Growing up in an age of visual media has been an interesting experience, because trying to hide certain aspects of life in your stories becomes a lot harder when you can actually see what's going on. In writing, if your intended audience is children or teens, chances are you want to avoid certain subjects - blood in particular comes to mind. As far as text goes, you can say that there is a wound or injury, but if you want to avoid it, there's no reason for you to ever state anything about the blood. In a more adult novel, you might state that blood was seeping to the ground as the rusted and broken piping your character had landed on pierced his side. But for young adults, saying that the pain was intense is more than enough.
That kind of thing is a lot harder with video games, tv shows, and movies. After all, it doesn't really make sense to have a sword stab through a character's back and watch them drop dead without a single drop of blood leaving their bodies. And yet they'll do that, because the sight of blood would just be too much for the kids. Not that, you know, a sword stabbing all the way through their body isn't bad enough already. And yet that's how it will be presented.

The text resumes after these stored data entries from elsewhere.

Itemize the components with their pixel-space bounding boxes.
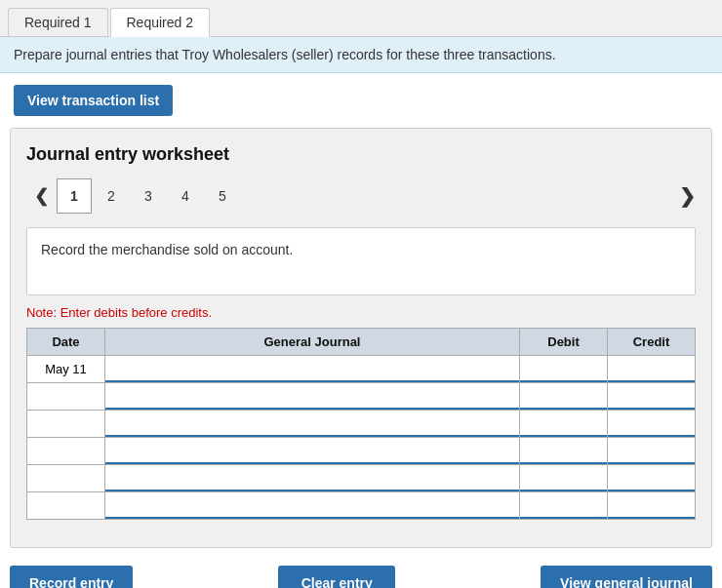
note-text: Note: Enter debits before credits. [26,305,696,320]
date-cell-6 [27,492,105,520]
table-header-row: Date General Journal Debit Credit [27,329,696,356]
journal-cell-1[interactable] [105,356,520,383]
table-row [27,383,696,411]
page-btn-5[interactable]: 5 [205,178,240,214]
journal-cell-6[interactable] [105,492,520,520]
worksheet-container: Journal entry worksheet ❮ 1 2 3 4 5 ❯ Re… [10,128,712,548]
debit-cell-4[interactable] [520,438,608,465]
date-cell-1: May 11 [27,356,105,383]
debit-cell-1[interactable] [520,356,608,383]
debit-cell-5[interactable] [520,465,608,492]
info-banner-text: Prepare journal entries that Troy Wholes… [14,47,556,62]
debit-input-1[interactable] [520,356,607,382]
credit-cell-1[interactable] [608,356,696,383]
table-row: May 11 [27,356,696,383]
debit-cell-3[interactable] [520,411,608,438]
credit-input-5[interactable] [608,465,695,491]
credit-cell-3[interactable] [608,411,696,438]
pagination: ❮ 1 2 3 4 5 ❯ [26,178,696,214]
journal-table: Date General Journal Debit Credit May 11 [26,328,696,520]
buttons-row: Record entry Clear entry View general jo… [0,558,722,588]
tab-required2[interactable]: Required 2 [110,8,211,37]
date-cell-2 [27,383,105,411]
journal-input-2[interactable] [105,383,519,410]
page-btn-3[interactable]: 3 [131,178,166,214]
credit-input-1[interactable] [608,356,695,382]
journal-input-5[interactable] [105,465,519,491]
debit-input-3[interactable] [520,411,607,437]
view-general-journal-button[interactable]: View general journal [541,566,712,588]
prev-page-button[interactable]: ❮ [26,181,57,211]
debit-cell-2[interactable] [520,383,608,411]
table-row [27,465,696,492]
info-banner: Prepare journal entries that Troy Wholes… [0,37,722,73]
credit-input-3[interactable] [608,411,695,437]
credit-cell-5[interactable] [608,465,696,492]
header-debit: Debit [520,329,608,356]
header-credit: Credit [608,329,696,356]
page-btn-1[interactable]: 1 [57,178,92,214]
next-page-button[interactable]: ❯ [679,184,696,208]
date-cell-5 [27,465,105,492]
journal-input-1[interactable] [105,356,519,382]
date-cell-4 [27,438,105,465]
credit-input-4[interactable] [608,438,695,464]
journal-input-4[interactable] [105,438,519,464]
page-btn-2[interactable]: 2 [94,178,129,214]
debit-input-6[interactable] [520,492,607,519]
header-journal: General Journal [105,329,520,356]
table-row [27,411,696,438]
debit-cell-6[interactable] [520,492,608,520]
credit-cell-4[interactable] [608,438,696,465]
description-box: Record the merchandise sold on account. [26,227,696,295]
view-transaction-button[interactable]: View transaction list [14,85,173,116]
tab-bar: Required 1 Required 2 [0,0,722,37]
debit-input-5[interactable] [520,465,607,491]
date-cell-3 [27,411,105,438]
journal-cell-2[interactable] [105,383,520,411]
debit-input-2[interactable] [520,383,607,410]
debit-input-4[interactable] [520,438,607,464]
credit-cell-2[interactable] [608,383,696,411]
journal-input-3[interactable] [105,411,519,437]
credit-input-2[interactable] [608,383,695,410]
page-btn-4[interactable]: 4 [168,178,203,214]
credit-input-6[interactable] [608,492,695,519]
table-row [27,492,696,520]
clear-entry-button[interactable]: Clear entry [278,566,395,588]
description-text: Record the merchandise sold on account. [41,242,293,257]
journal-input-6[interactable] [105,492,519,519]
table-row [27,438,696,465]
journal-cell-5[interactable] [105,465,520,492]
tab-required1[interactable]: Required 1 [8,8,108,36]
record-entry-button[interactable]: Record entry [10,566,133,588]
journal-cell-4[interactable] [105,438,520,465]
worksheet-title: Journal entry worksheet [26,144,696,165]
journal-cell-3[interactable] [105,411,520,438]
view-transaction-area: View transaction list [0,73,722,128]
header-date: Date [27,329,105,356]
credit-cell-6[interactable] [608,492,696,520]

Ironically, when making more adult content, we seem to try and do the opposite to compensate for how little blood we showed early on. Games and shows aimed for adults will have enormous, entirely unrealistic splatters and pools of blood any time someone dies or is injured. Their bodies will stagger and stumble, they'll continue to move long after they should have been dead, because it makes things more dramatic and unsettling.
And I don't know if writing has evolved in a similar matter, or if it was later kind of brought back to writing from the more visual media, but I find this is often true with novels nowadays. And I'm certainly guilty of it too - after all, blood is a very sticky, slow moving liquid. It would take a direct blow to a vein to cause a spurt of blood, and even then it is not a continuous thing as it is often advertised. A single spurt, maybe two, and usually caused by applied pressure rather than the simple wound and beating of the heart. Certainly not enough to make a pool.
I'm not sure where we got this idea that that was how things were supposed to be presented. I kind of grew up with it, so for me it's kind of just in my head. But it makes me wonder where it started.